AVAILABLE RECORDS:
....

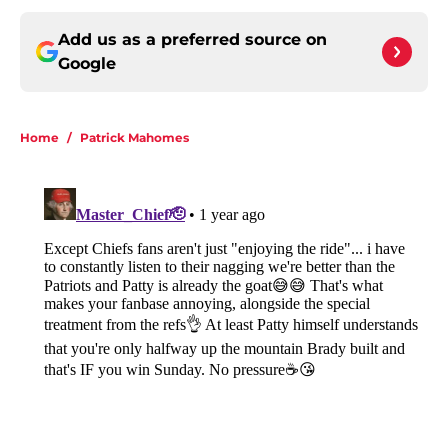
Add us as a preferred source on
Google
Home
/
Patrick Mahomes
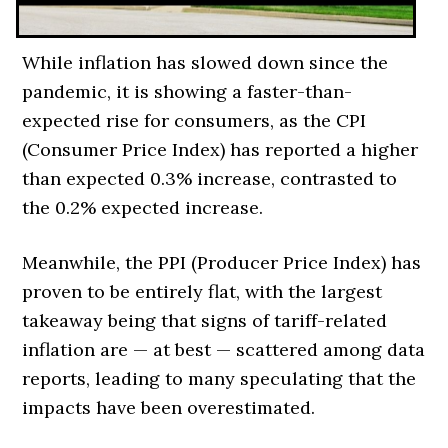
While inflation has slowed down since the
pandemic, it is showing a faster-than-
expected rise for consumers, as the CPI
(Consumer Price Index) has reported a higher
than expected 0.3% increase, contrasted to
the 0.2% expected increase.
Meanwhile, the PPI (Producer Price Index) has
proven to be entirely flat, with the largest
takeaway being that signs of tariff-related
inflation are
—
at best
—
scattered among data
reports, leading to many speculating that the
impacts have been overestimated.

....

WORK ITEM:
Copy nothing but the lines above from the one with "Patrick Mahomes" through the end of the material, word for word, and drop the pictures.

RESPONSE BELOW:
Patrick Mahomes
While inflation has slowed down since the
pandemic, it is showing a faster-than-
expected rise for consumers, as the CPI
(Consumer Price Index) has reported a higher
than expected 0.3% increase, contrasted to
the 0.2% expected increase.
Meanwhile, the PPI (Producer Price Index) has
proven to be entirely flat, with the largest
takeaway being that signs of tariff-related
inflation are
—
at best
—
scattered among data
reports, leading to many speculating that the
impacts have been overestimated.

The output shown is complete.